江戸時代の魅力はたくさんありますが、なかでも特筆すべきは商売の多様性です。

書籍「図説 大江戸おもしろ商売」によると、実に様々な商売があったようです。なかでも珍しいのが、「親孝行」という商売です。親役の人形を背負って親孝行をパフォーマンスし、銭を乞うのです。親を残して江戸に出てきた人が、郷愁を誘われて思わず小銭を出したのでしょう。

その他にも、一人相撲、猫の蚤取り、砂絵、読売り、厄払い、曲屁など、何のことか想像のつかない商売がたくさんあります。また、江戸時代はリユースやリサイクルが盛んでしたが、品目ごとに扱う商売人が違うので非常に多種多様です。

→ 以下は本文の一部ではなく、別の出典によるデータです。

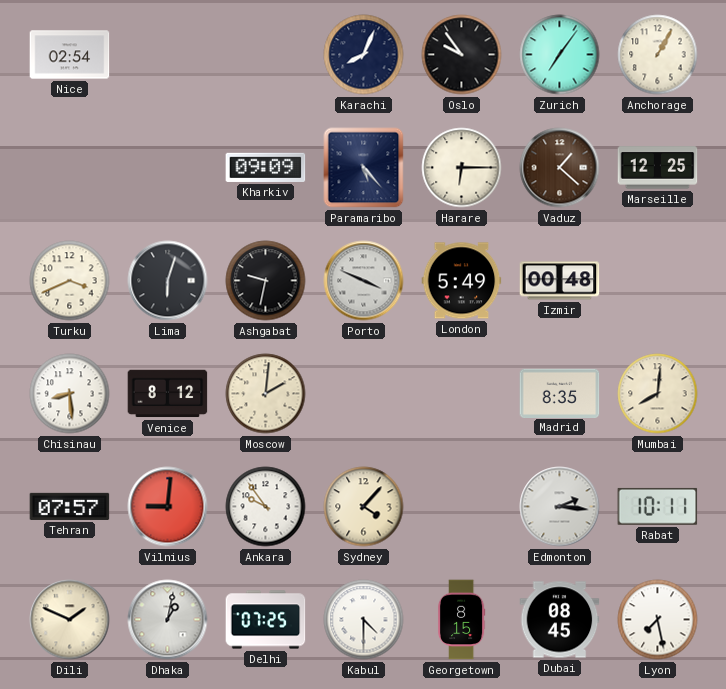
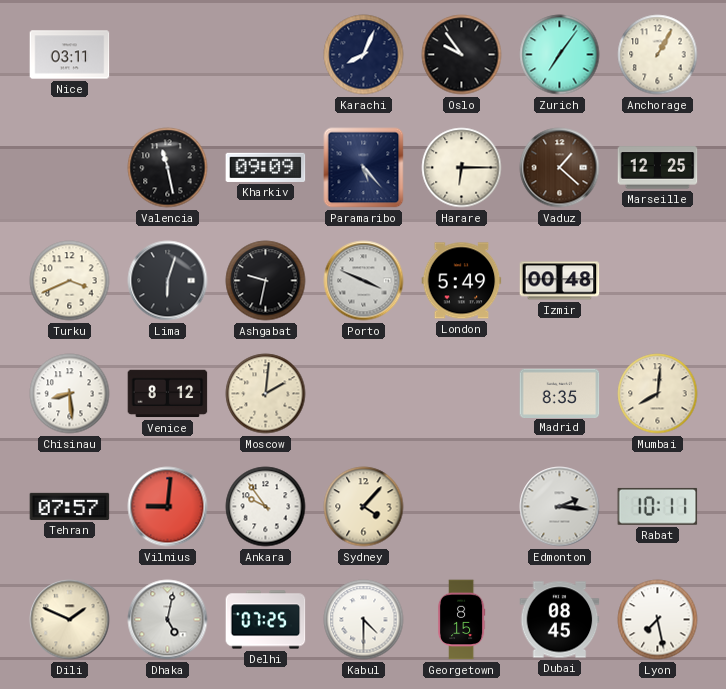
Nice: 02:54 -> 03:11
Valencia: none -> 11:28
Dhaka: 1:02 -> 5:02
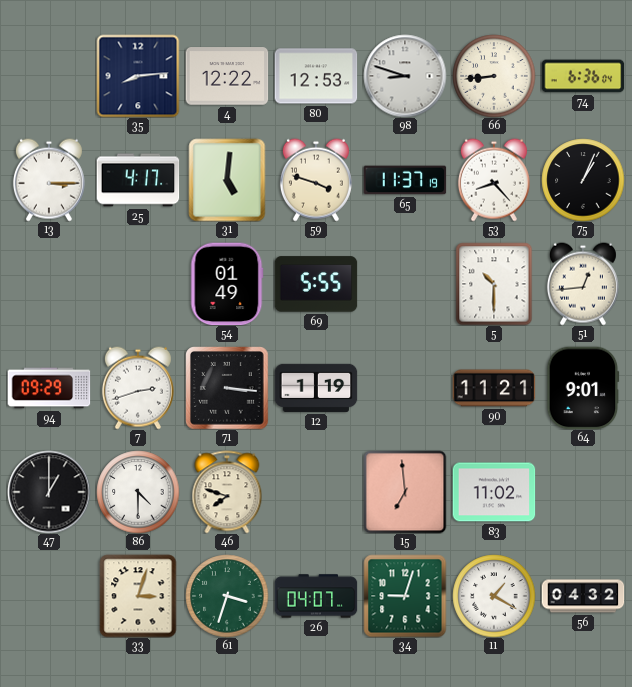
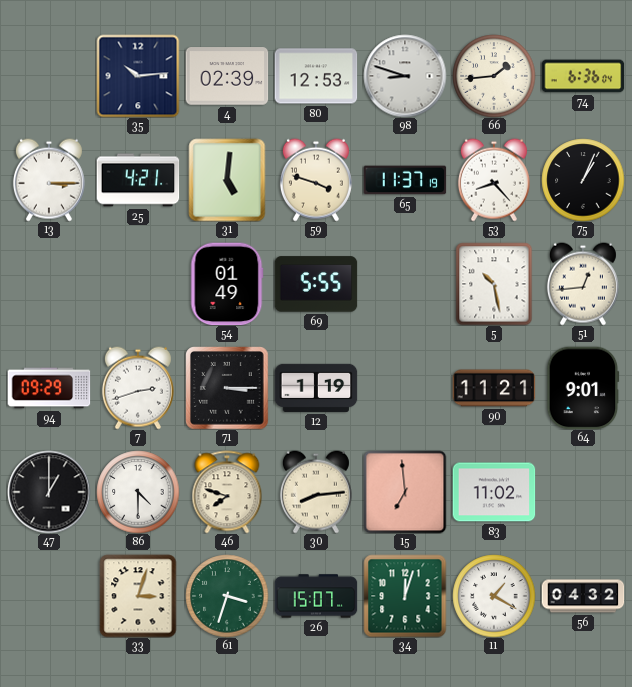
35: 8:14 -> 10:14
4: 12:22 -> 02:39
66: 8:44 -> 1:44
25: 4:17 -> 4:21
5: 10:30 -> 10:28
71: 3:16 -> 3:15
30: none -> 8:14
26: 04:07 -> 15:07
34: 9:03 -> 12:03
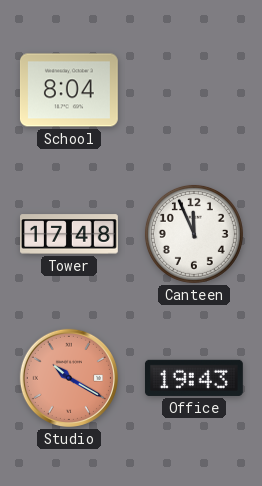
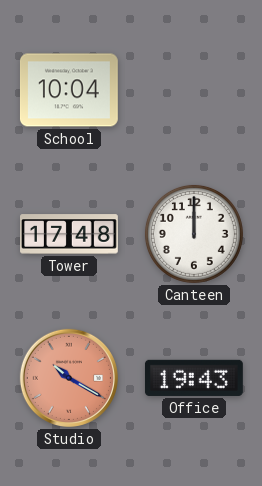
School: 8:04 -> 10:04
Canteen: 11:56 -> 12:00
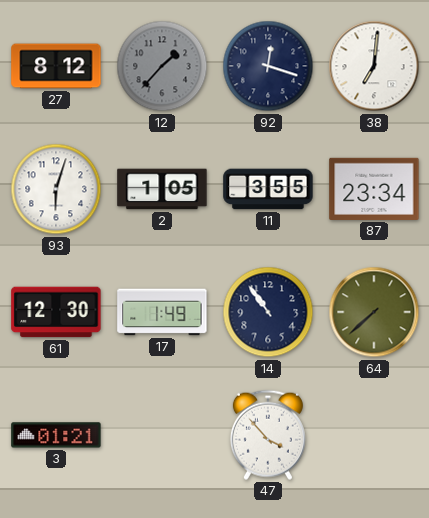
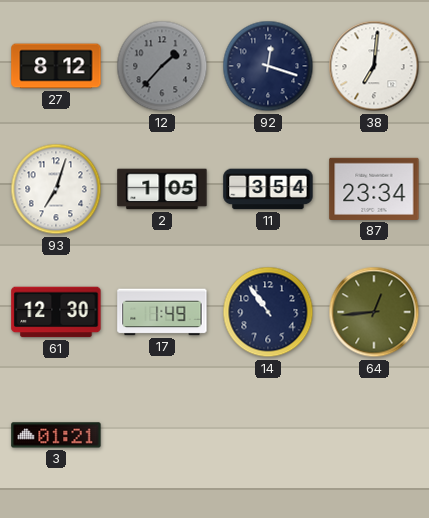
93: 6:03 -> 7:03
11: 3:55 -> 3:54
64: 7:38 -> 12:44
47: 3:53 -> none
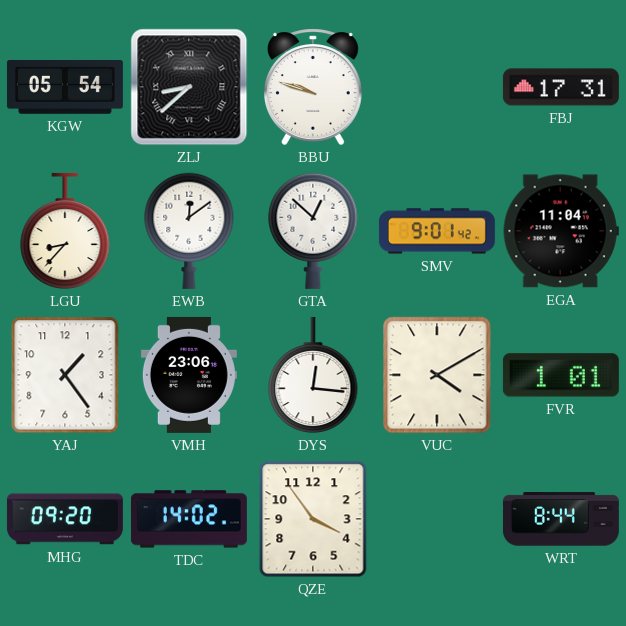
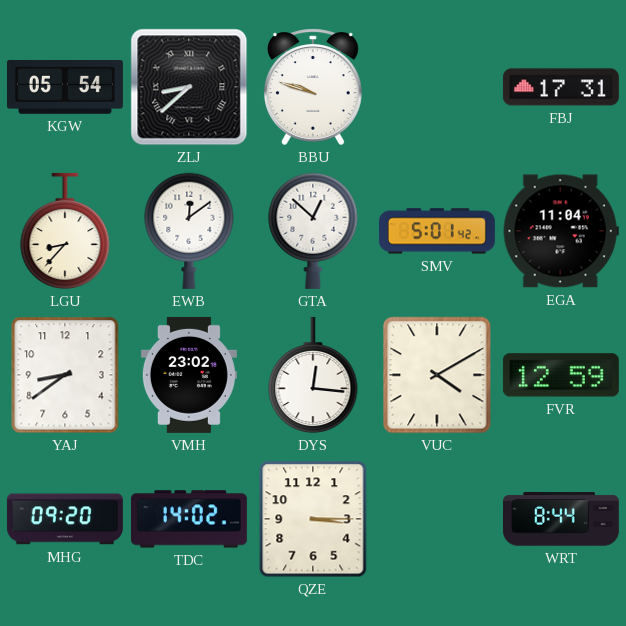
SMV: 9:01 -> 5:01
YAJ: 1:24 -> 8:39
VMH: 23:06 -> 23:02
FVR: 1:01 -> 12:59
QZE: 3:54 -> 3:15
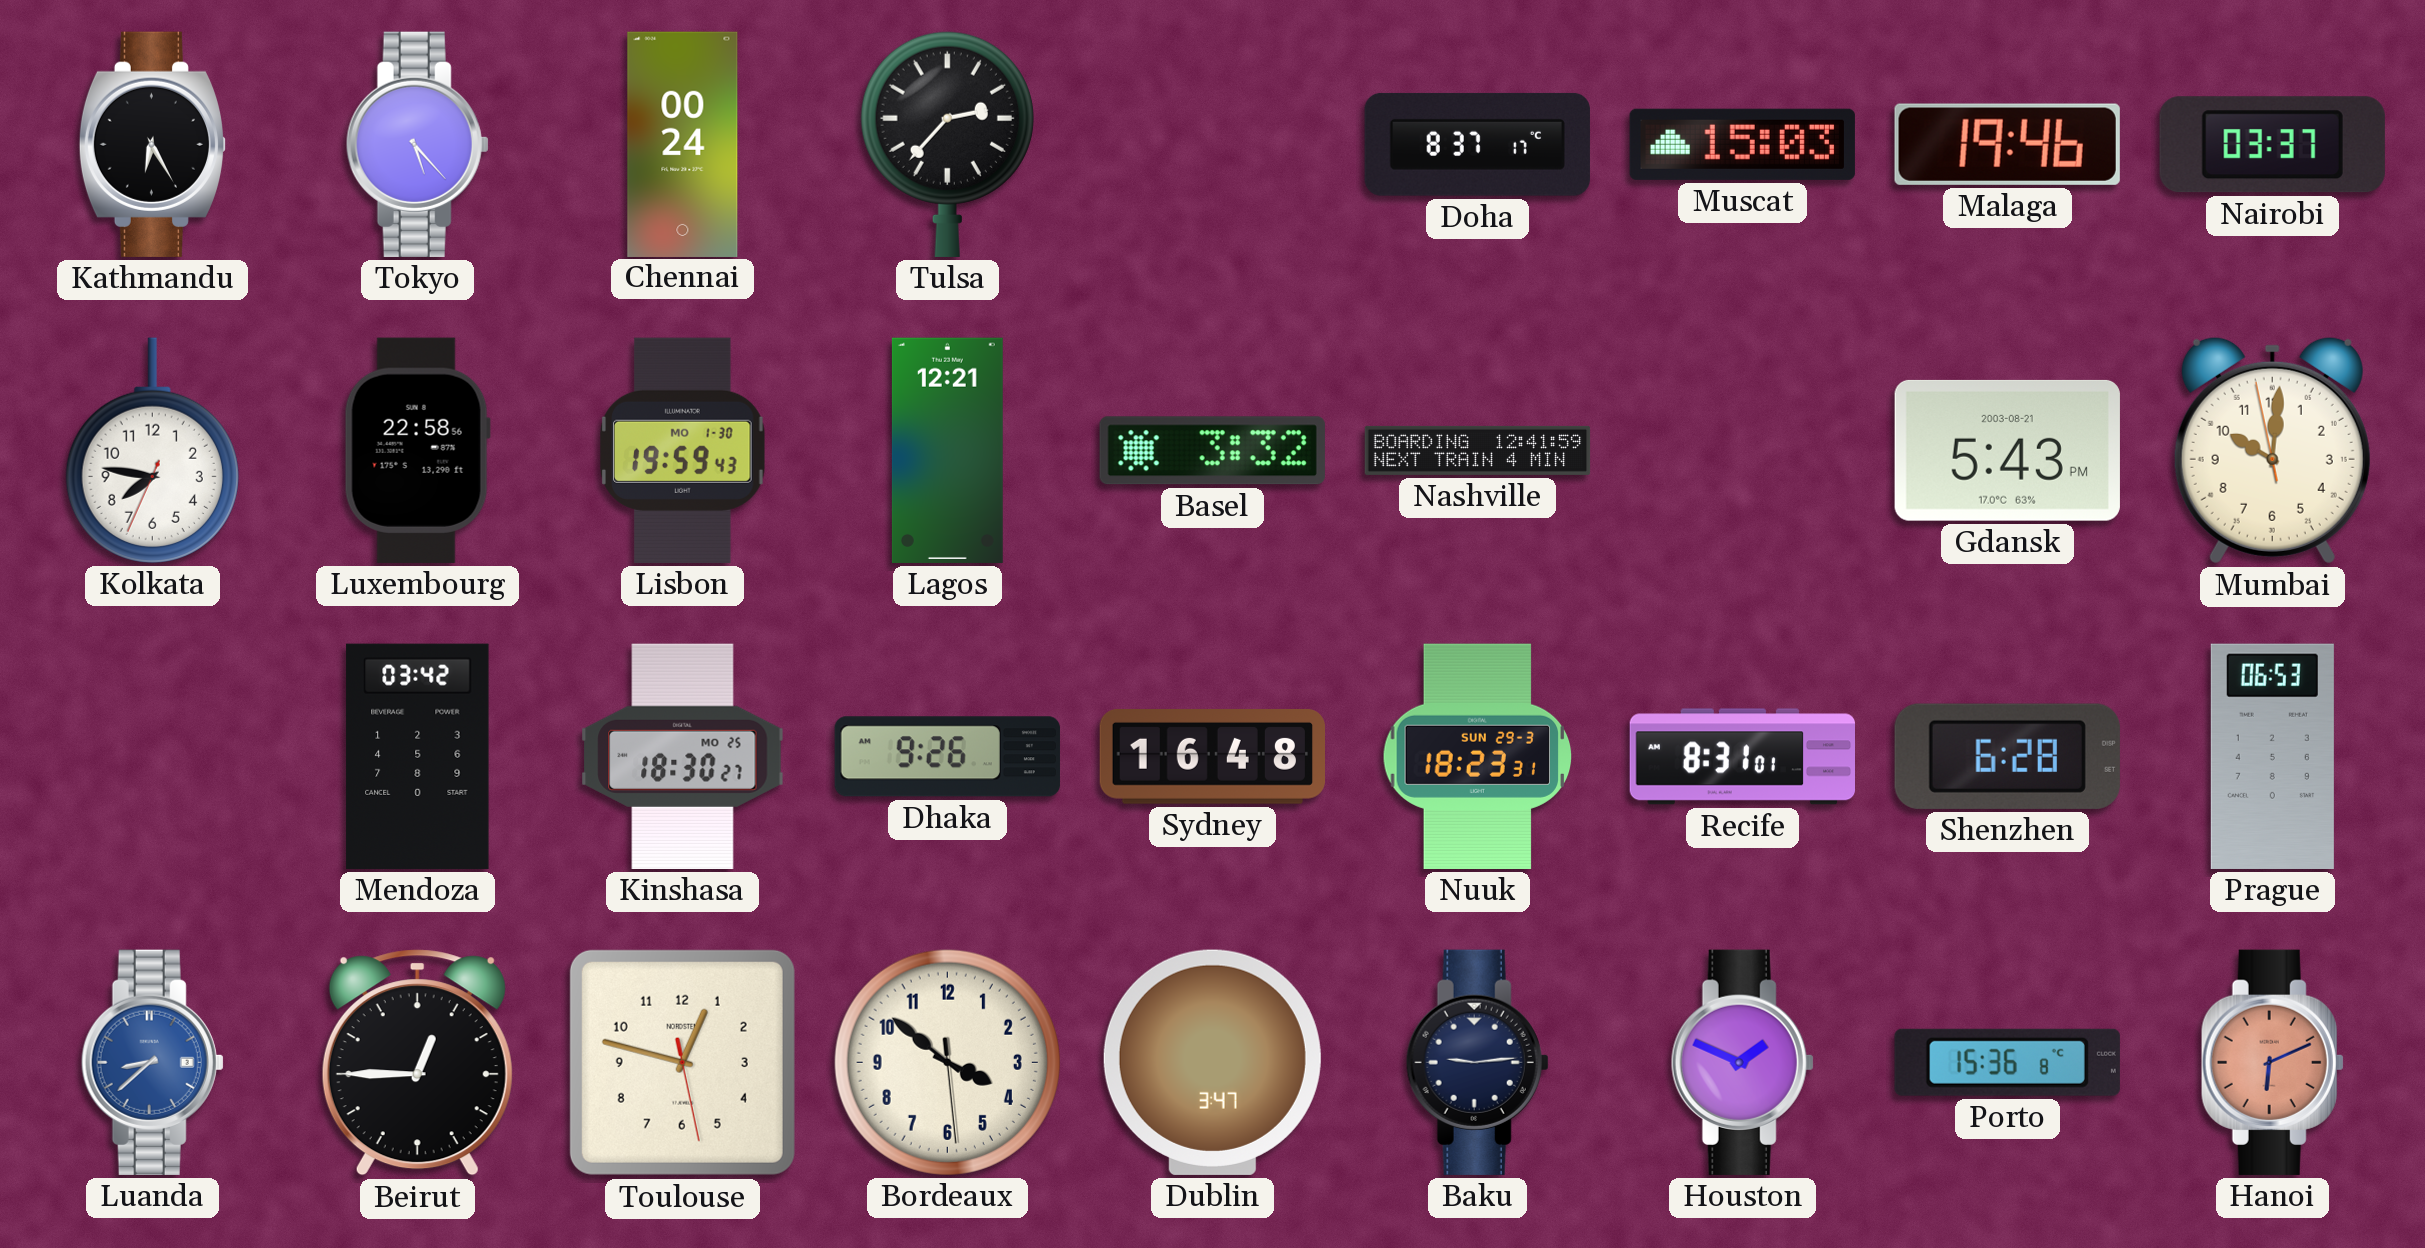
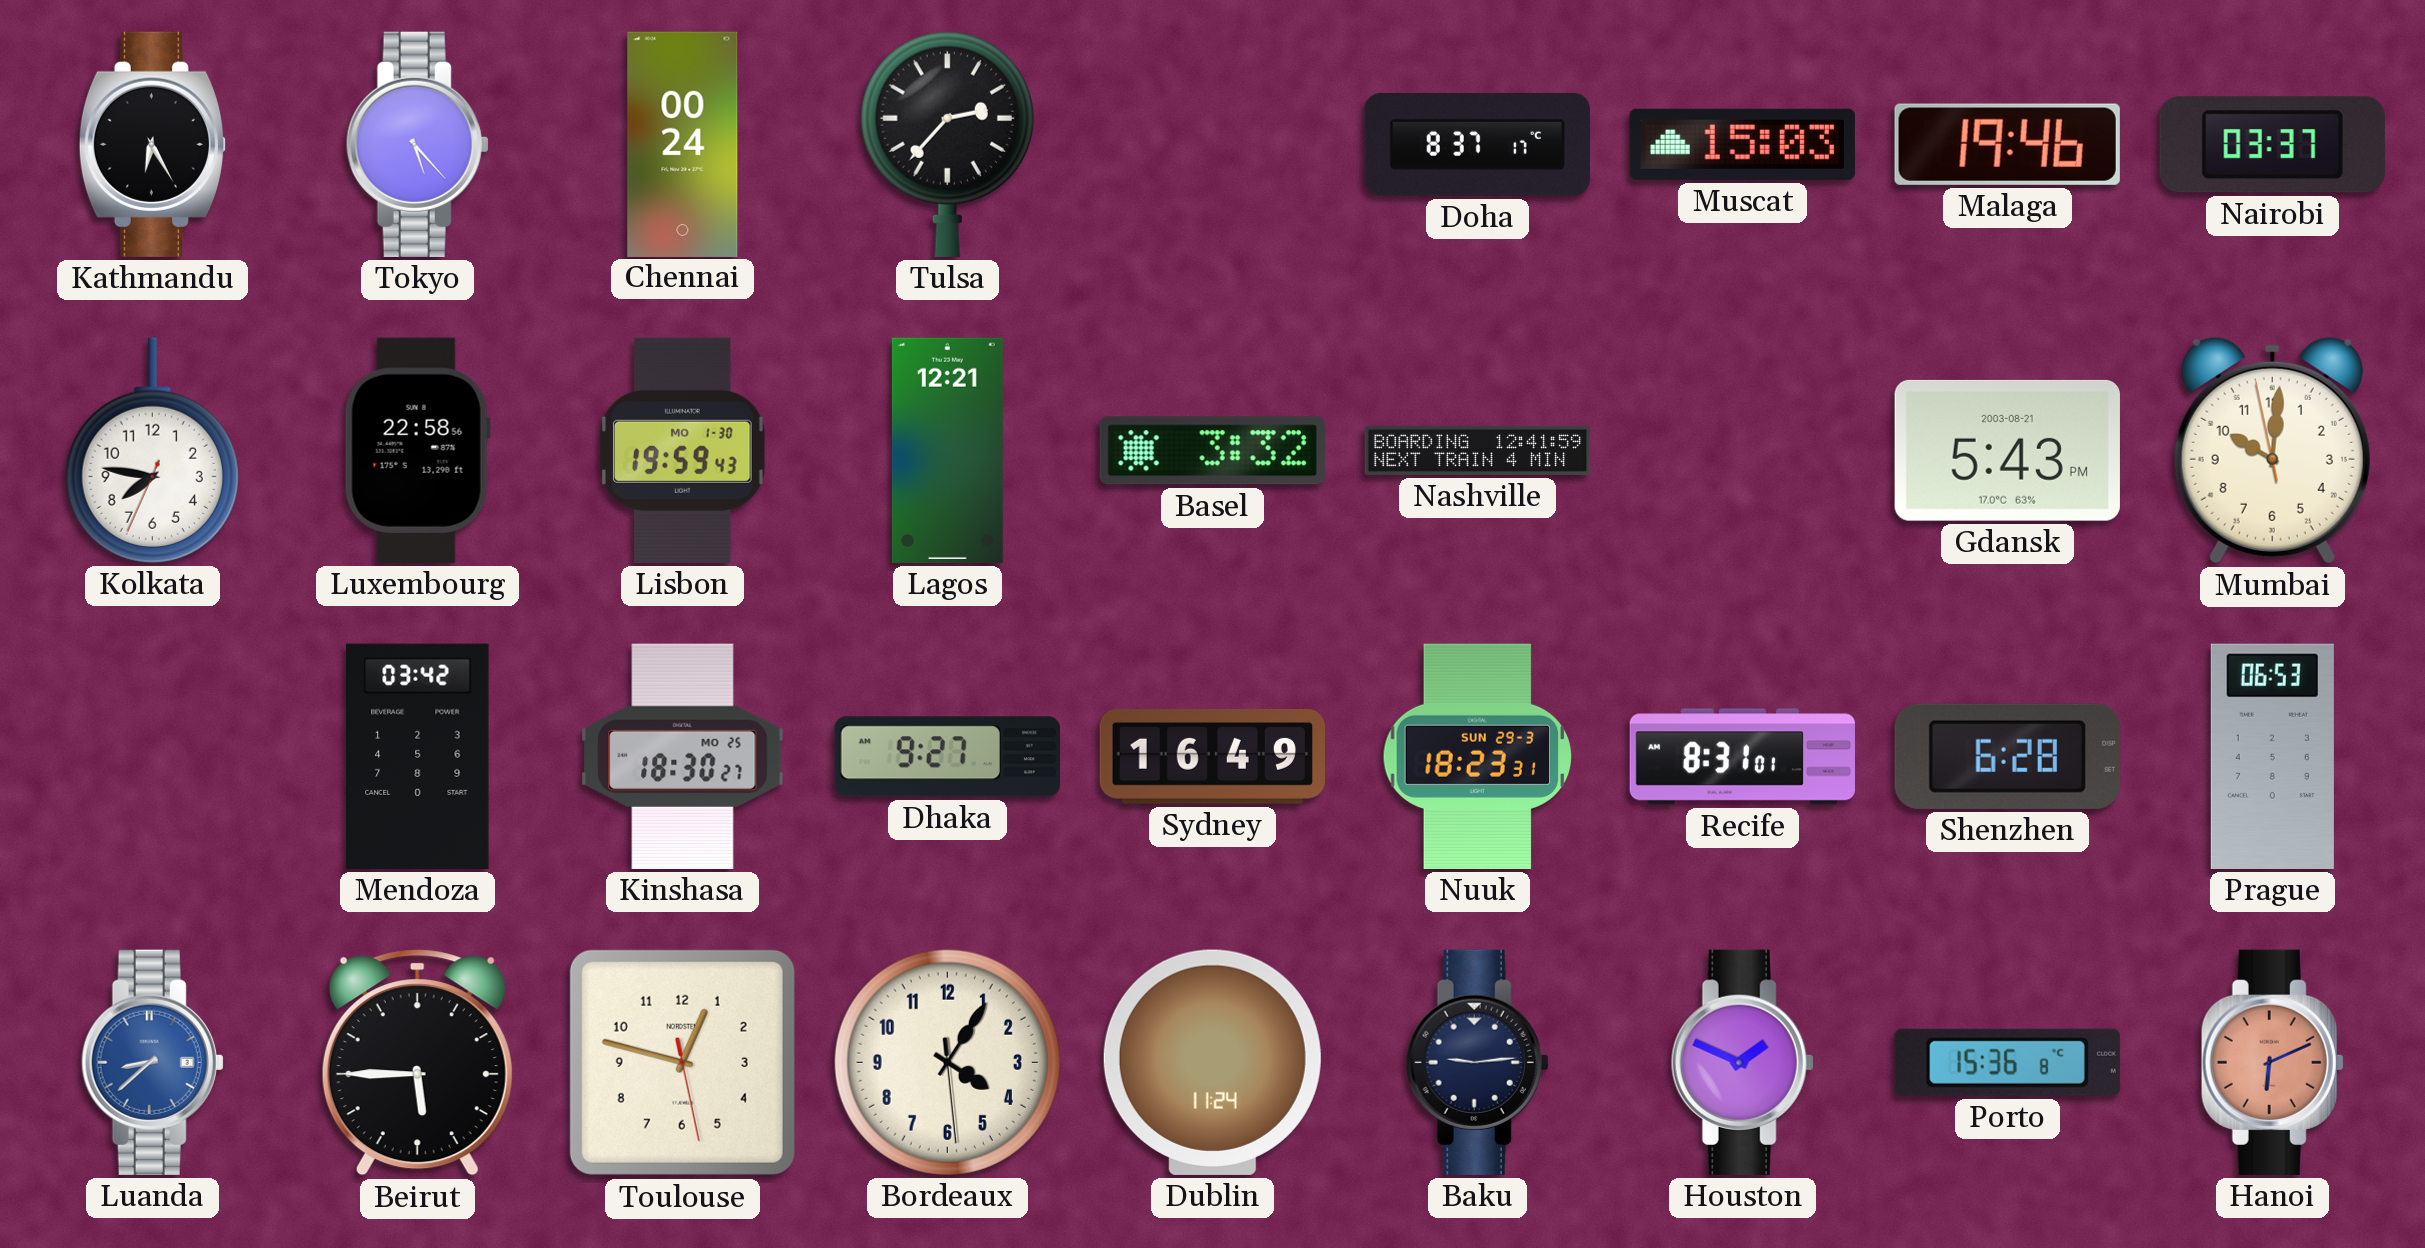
Dhaka: 9:26 -> 9:27
Sydney: 16:48 -> 16:49
Beirut: 12:45 -> 5:45
Bordeaux: 3:51 -> 4:05
Dublin: 3:47 -> 11:24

これらに共通しているのが、特別なスキルを必要としない商売が多いということです。そもそも、商売とは誰かの役に立つのが必要条件であり、そのためのスキルが高度かどうかは関係ないのではないでしょうか(当然、高度なスキルは希少価値があるので、代金が高くなる傾向はあります)。

江戸時代にならって出来ることで始める

最近、副業を認める企業が出始めてきましたが、いざ副業となると何をしたら良いか悩んでしまいます。そんな時は、自分には商売になるような特別なスキルはないと思わないで、江戸時代にならって誰でもできることから始めてみてはどうでしょうか。

例えば、東京で働いている方は、目的地までの経路を写真付きでまとめる商売はどうでしょうか。東京の地下鉄での移動は困難を極めます。それで通勤できること自体がスキルです。受験生や大事な商談で上京される方の役に立つかもしれません。出勤帰りを利用すれば時間と電車賃を節約できます。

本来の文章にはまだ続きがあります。